In the second test case, n=2, Ashishgup subtracts 1 on the first move. Now n=1, FastestFinger cannot make a move, so he loses.
In the third test case, n=3, Ashishgup divides by 3 on the first move. Now n=1, FastestFinger cannot make a move, so he loses.
In the last test case, n=12, Ashishgup divides it by 3. Now n=4, FastestFinger is forced to subtract 1, and Ashishgup gets 3, so he wins by dividing it by 3.

##### Topic Essentials

Given a positive integer n, there are two operations:
(1) divide n by an odd factor greater than one of n; (2) subtract n by one if n > 1.
Two people play a game.
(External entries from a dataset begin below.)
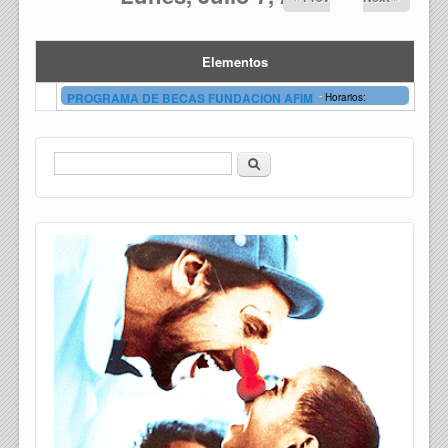
Elementos
-
PROGRAMA DE BECAS FUNDACION AFIM
Horarios:
Buscar
Formulario de búsqueda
Each person can choose an action at a time. In the end, whoever can't do it loses.Ask who will win.

##### Topic Analysis

This is a game theory topic with two branches.
1 is a must-fail state, from which one can deduce two must-win states: 2 and odd (these are the two branches).

1. 2 This branch:
It can be inferred from this branch that 2*a prime number (prime > 2) is a must-fail state.(Dividing the primitive first leaves the opponent with 2 wins; the -1 action leaves the opponent with odd wins)
Thus, it can be inferred that 2*a prime ^n (prime >2) is a must-fail state.(The first hand can be directly divided by the n-1 power of this prime number, leaving the opponent 2*a prime number to lose)
Branch 1:1(0) -> 2(1) -> 2*prime (0) -> 2*prime ^n(1)

2. The odd branch:
From the odd branch, 2^n (n>1) is a must-fail state.(Because 2n can't be divided by odd numbers, you can only choose -1 and it becomes odd)
It can then be inferred that an odd number of 2^n* is a winner.(First you can divide your hand directly by this odd number, and then you leave the other party with a 2-N losing streak)
Branch 2:1(0) ->Odd (1) -> 2^n(0) -> 2^n*Odd (1)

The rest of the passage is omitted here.